Wildlife in Manuel Antonio

Last Stop: Manuel Antonio. This resort town sits on the edge of a national park. Frequented by movie stars and everybody else, the main road is lined with fancy hotels and restaurants. But the beauty of the place is that it's not a one-note town. Scattered amongst the resorts are affordable accommodations that don't skirt quality. At Villas El Parque, one such lodging, our room's expansive views of the ocean were enthralling.

A variety of restaurants, from tourist traps to small gastronomic gems, litter the mountainside. El Avion might be of interest, as it's built around an old C-123 that was the sister plane of the one at the center of the 1980s Iran/Contra affair. Salvaged from the San Jose airport in 2000, it now acts not only as a novelty but also as a nightclub.

The park itself is the main draw.
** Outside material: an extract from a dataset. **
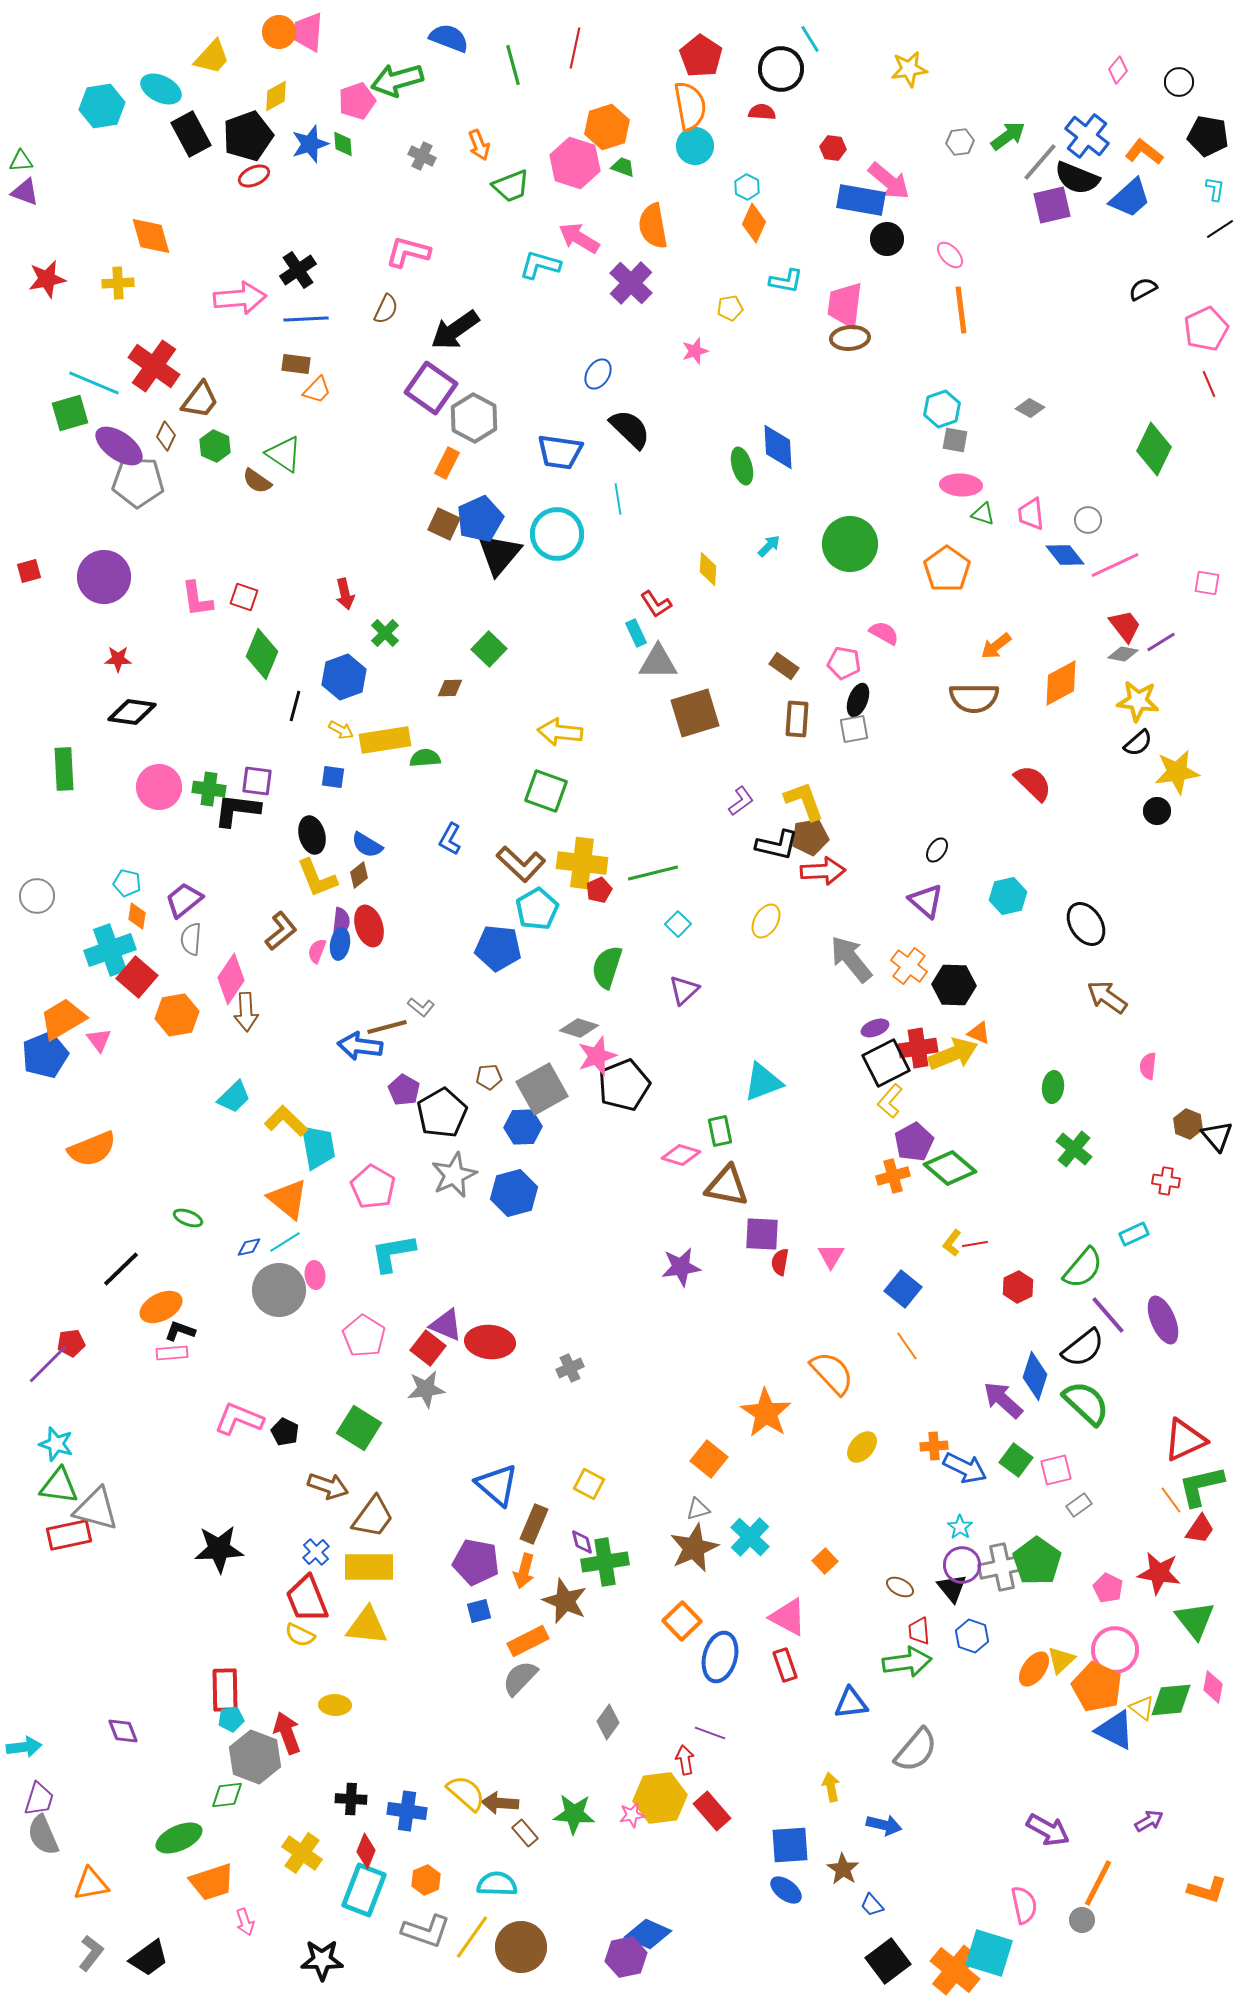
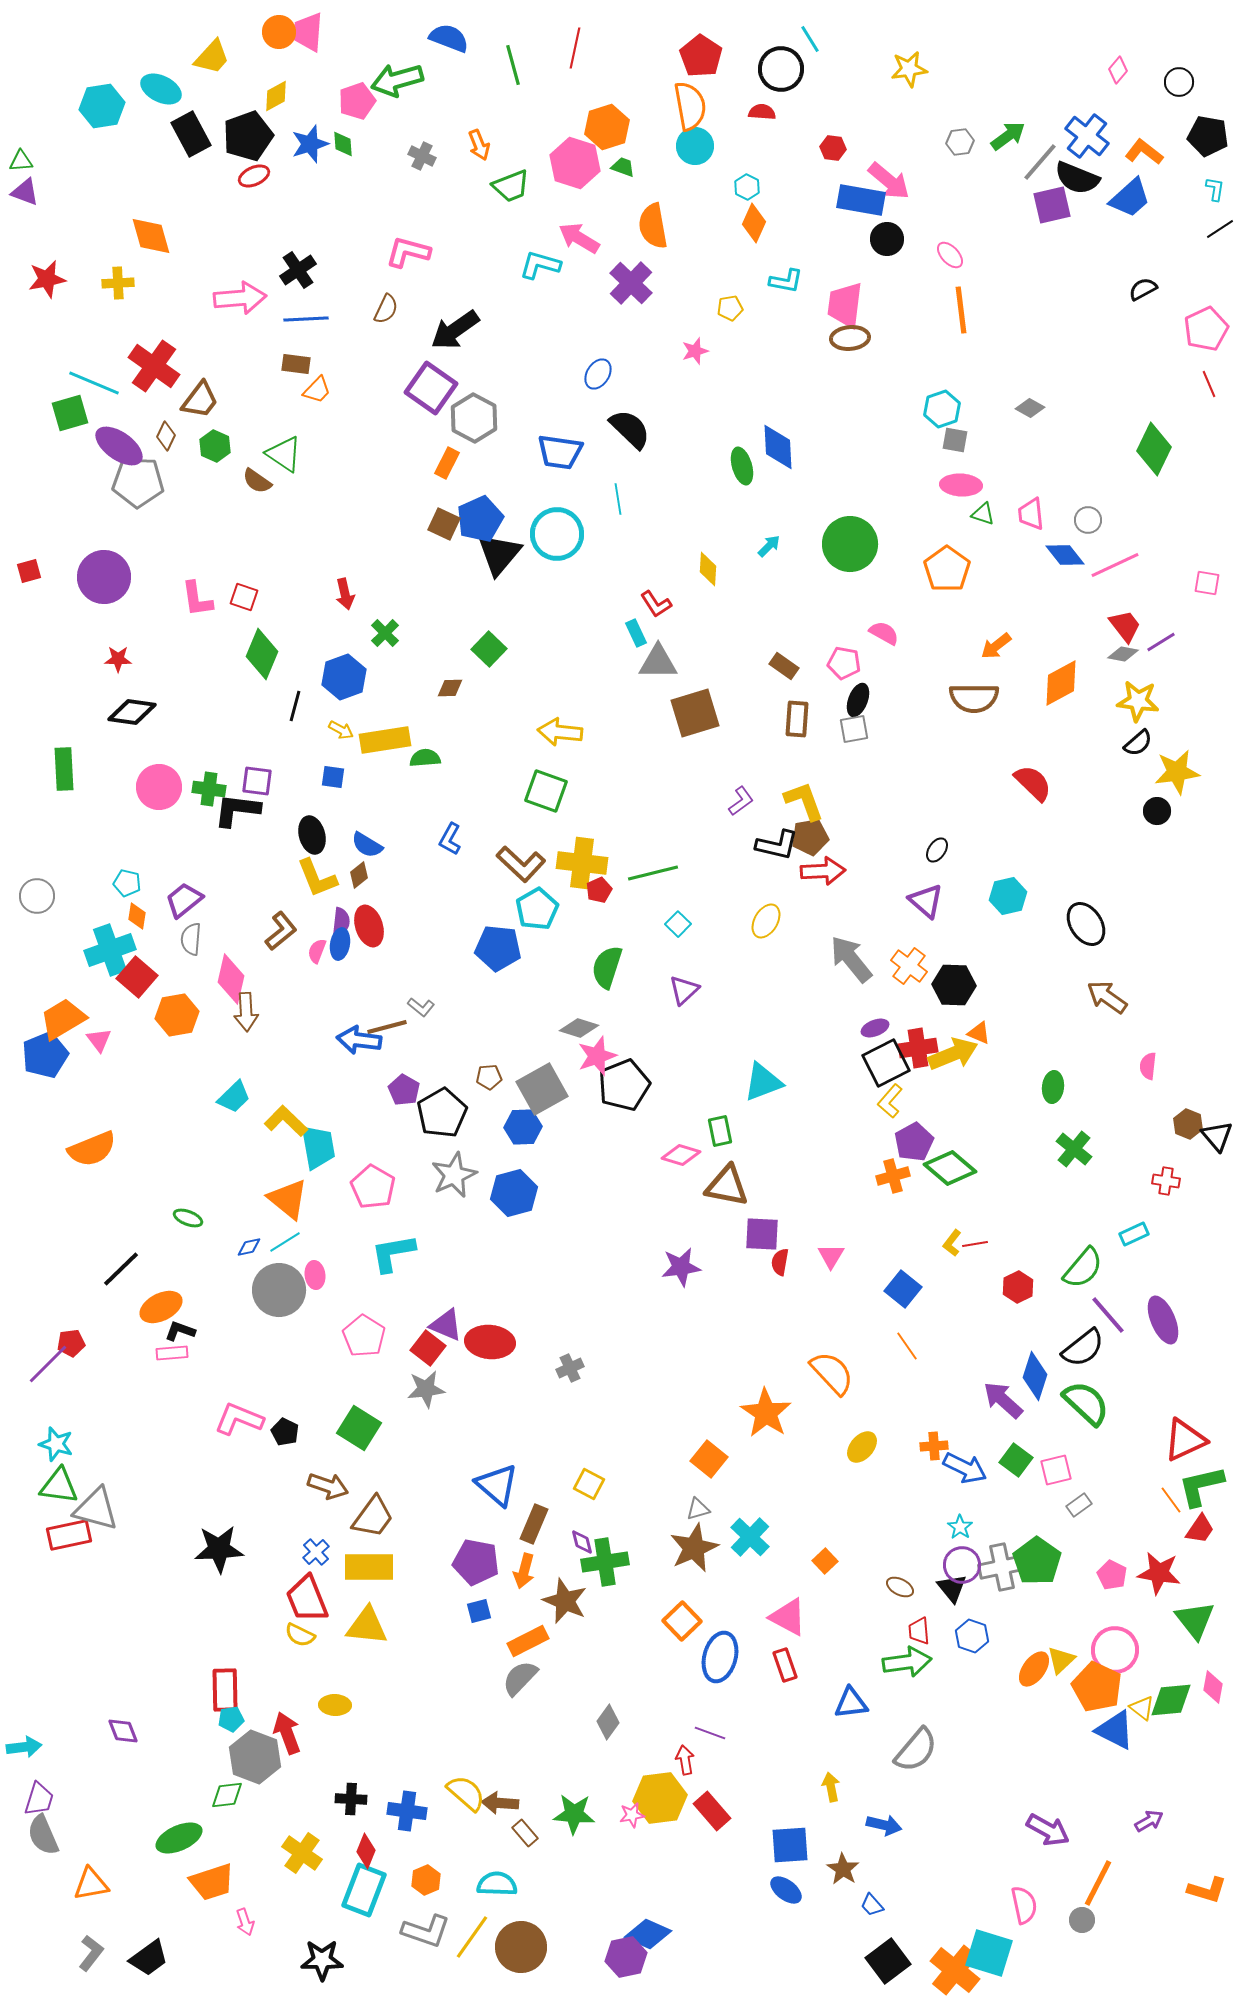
pink diamond at (231, 979): rotated 21 degrees counterclockwise
blue arrow at (360, 1046): moved 1 px left, 6 px up
pink pentagon at (1108, 1588): moved 4 px right, 13 px up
Though it is smaller than most other national parks, its assortment of wildlife is astounding. You've got to be quick to catch a glimpse of the endangered squirrel monkey or a colorfully brilliant toucan. If a slow pace is more your style, lovably indolent sloths abound.

I suggest hiring a tour guide. For a minimal fee, their quick vision and knowledge of the park's life forms will no doubt ease any reluctance you might have about not going it alone. For a day's worth of fun, you won't spend more than $25 a person.

For the week, I struggled to spend $300 in this tiny country, ironic when one considers that the English translation, Rich Coast, was coined when Spanish explorers came ashore in the 1500s and found natives wearing gold bands in their ears.

Depending on your budget, anything from zip-line tours to windsurfing and scuba diving to climbing the edge of volcanoes can be accomplished in Costa Rica. The Tico lifestyle is enticing. A relaxed and languid pace reminds you of exactly what life is about -- and how not to go broke trying to discover it.